Here in Bologna I have taken so many steps to learn Italian. First of all I want to say that THIS IS WHAT WORKS FOR ME. I am NOT saying anything about other people with these statements. That being said, I surround myself with the language as much as possible and do my best to remove myself from situations where I might talk English. From the very beginning, I set out to live with all Italians so that I would be speaking the language here in my apartment, and I found this place outside the city center while most exchange students would rather live within. Also I have foregone many of the programs and parties for exchange students in favor of other activities where I might better learn Italian, going instead to seminars or concerts and running with my housemate Marco instead of participating in the sports programs for exchange students. Every weekend there are organized opportunities for exchange students to go on guided trips to different parts of the country, but instead I do my own thing by using couchsurfing.com to go on my own to different parts of Italy and meeting Italians when I get there who I stay the night or weekend with. While many students in my Intensive Italian Course might continue to think of it as just a course, I make an effort in class to listen and work on the group activities, and I have used the Grammer Book for the class to study unfamiliar tenses which I see in my reading. This weekend I closed myself off from the rest of the world for quite some time to focus on reading Dante, which is more like reading a lot of comments about Dante, and while I did not understand much of it I eventually will. In class, I sit apart from other exchange students and make an effort to talk about the class material with other Italians. Every two weeks I have a dinner where I invite Italians and exchange students so that they might travel in harmony down a path of love and understanding. Last Friday I bought an Italian dictionary in Italian so that I might look up words but instead of just a regular definition I can also use this to learn the language.

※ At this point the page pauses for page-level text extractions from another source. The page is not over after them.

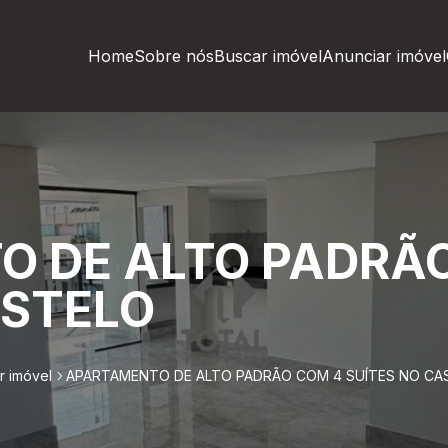
Home
Sobre nós
Buscar imóvel
Anunciar imóvel
 DE ALTO PADRÃ
ASTELO
r imóvel
APARTAMENTO DE ALTO PADRÃO COM 4 SUÍTES NO CA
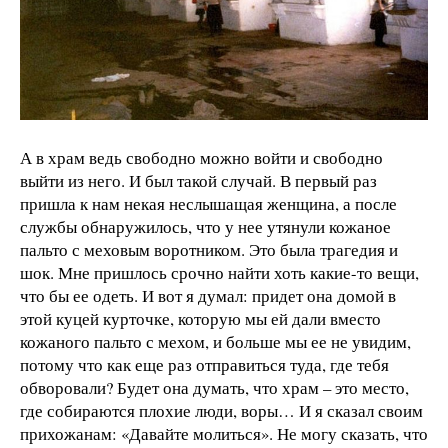
А в храм ведь свободно можно войти и свободно
выйти из него. И был такой случай. В первый раз
пришла к нам некая неслышащая женщина, а после
службы обнаружилось, что у нее утянули кожаное
пальто с меховым воротником. Это была трагедия и
шок. Мне пришлось срочно найти хоть какие-то вещи,
что бы ее одеть. И вот я думал: придет она домой в
этой куцей курточке, которую мы ей дали вместо
кожаного пальто с мехом, и больше мы ее не увидим,
потому что как еще раз отправиться туда, где тебя
обворовали? Будет она думать, что храм – это место,
где собираются плохие люди, воры… И я сказал своим
прихожанам: «Давайте молиться». Не могу сказать, что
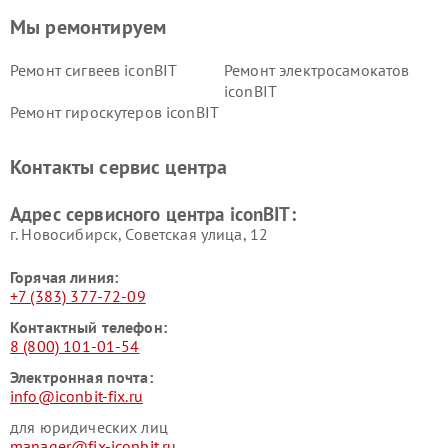
Мы ремонтируем
Ремонт сигвеев iconBIT
Ремонт электросамокатов
iconBIT
Ремонт гироскутеров iconBIT
Контакты сервис центра
Адрес сервисного центра iconBIT:
г. Новосибирск, Советская улица, 12
Горячая линия:
+7 (383) 377-72-09
Контактный телефон:
8 (800) 101-01-54
Электронная почта:
info@iconbit-fix.ru
для юридических лиц
manager@fix-iconbit.ru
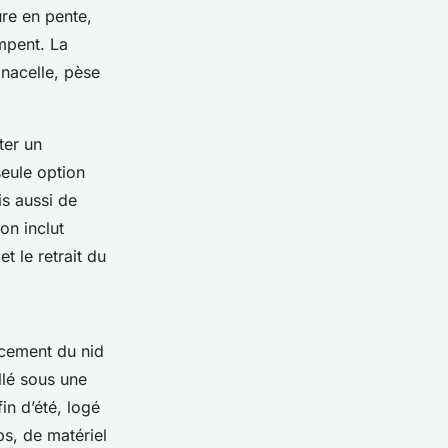
ure en pente,
mpent. La
nacelle, pèse
ter un
seule option
s aussi de
on inclut
t le retrait du
acement du nid
allé sous une
in d’été, logé
s, de matériel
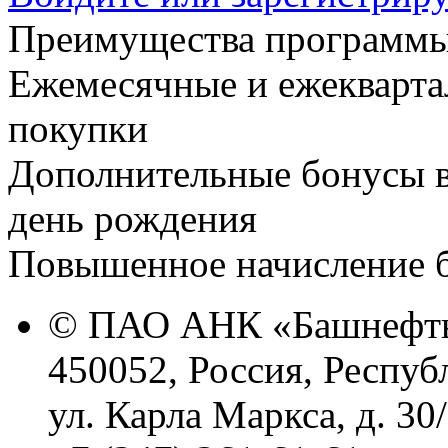
Преимущества программы
Ежемесячные и ежекварт
покупки
Дополнительные бонусы
в
день рождения
Повышенное начисление 
© ПАО АНК «Башнефть
450052, Россия, Респуб
ул. Карла Маркса, д. 30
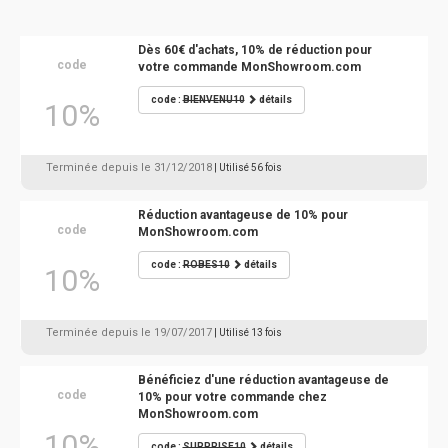
Dès 60€ d'achats, 10% de réduction pour
code
votre commande MonShowroom.com
code :
BIENVENU10
détails
10%
Terminée depuis le 31/12/2018
| Utilisé 56 fois
Réduction avantageuse de 10% pour
code
MonShowroom.com
code :
ROBES10
détails
10%
Terminée depuis le 19/07/2017
| Utilisé 13 fois
Bénéficiez d'une réduction avantageuse de
code
10% pour votre commande chez
MonShowroom.com
10%
code :
SURPRISE10
détails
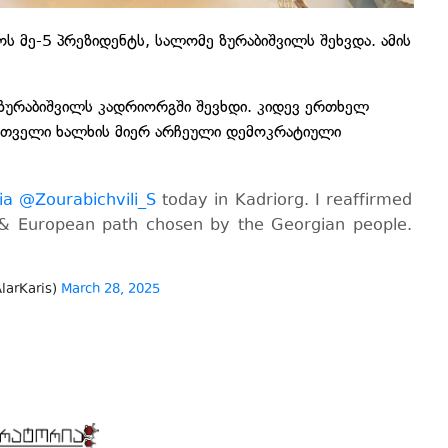
ს მე-5 პრეზიდენტს, სალომე ზურაბიშვილს შეხვდა. ამის
ზურაბიშვილს კადრიორგში შევხდი. კიდევ ერთხელ
ართველი ხალხის მიერ არჩეული დემოკრატიული
ia
@Zourabichvili_S
today in Kadriorg. I reaffirmed
c & European path chosen by the Georgian people.
larKaris)
March 28, 2025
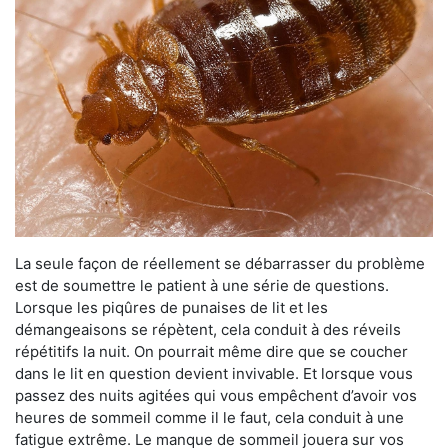
La seule façon de réellement se débarrasser du problème
est de soumettre le patient à une série de questions.
Lorsque les piqûres de punaises de lit et les
démangeaisons se répètent, cela conduit à des réveils
répétitifs la nuit. On pourrait même dire que se coucher
dans le lit en question devient invivable. Et lorsque vous
passez des nuits agitées qui vous empêchent d’avoir vos
heures de sommeil comme il le faut, cela conduit à une
fatigue extrême. Le manque de sommeil jouera sur vos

This would be my advice to anyone who wants to live in Italy and learn Italian, which to me means not only learning the language but learning to live within the culture and get along with the people. Take EVERY STEP that you can to make sure that you learn the language, and even then the learning will occur slowly.
DESPITE all of these steps, my grasp of the language is still fragile. On the train back from Bressanone yesterday, I was talking to a student from the university in Parma who had spent the weekend biking in the Dolomites before beginning classes, and I almost jumped out of my seat with joy when I used the trapassato condizionale (-assi)! But then I forgot the word for worried (preoccupare) and looked out the window for five angry minutes trying to think about it, but more about this later. The words coming out of the television on this beautiful morning, while the sun is rising between the apartment buildings I see off my balcony, are still foreign to me, but I can now catch about 80% of the words, whereas a month ago they all seemed to blur together like a great witches brew that I was getting ready to be thrown into. I am learning, and my language skills are improving, but veeery slowly (or seemingly so). I can now talk quite fast and get my point across much easier, but my grammar is constantly lacking no matter how much I try it out.
Enough said of my troubles and travesties. This week in my class on Dante was amazing, and I am beginning to truly appreciate the structure and depth of meaning in the Commedia even though I don't understand half of the words. On Monday I picked up four Italian CDs from the Biblioteca Salaborsa and went to TANDEM at a cafe on via Ugo Bassi where I talked Italian to an Italian dance teacher while she spoke in English to me. Wednesday I biked on very far on San Donato to attend a meeting of a group that builds a small sailboat every school year for a festival in the spring, and I will probably start getting involved with this group. After seeing all the sailboats on the water off the coast of Ravenna, I now have a strong desire to board a small vessel and push off from the shore.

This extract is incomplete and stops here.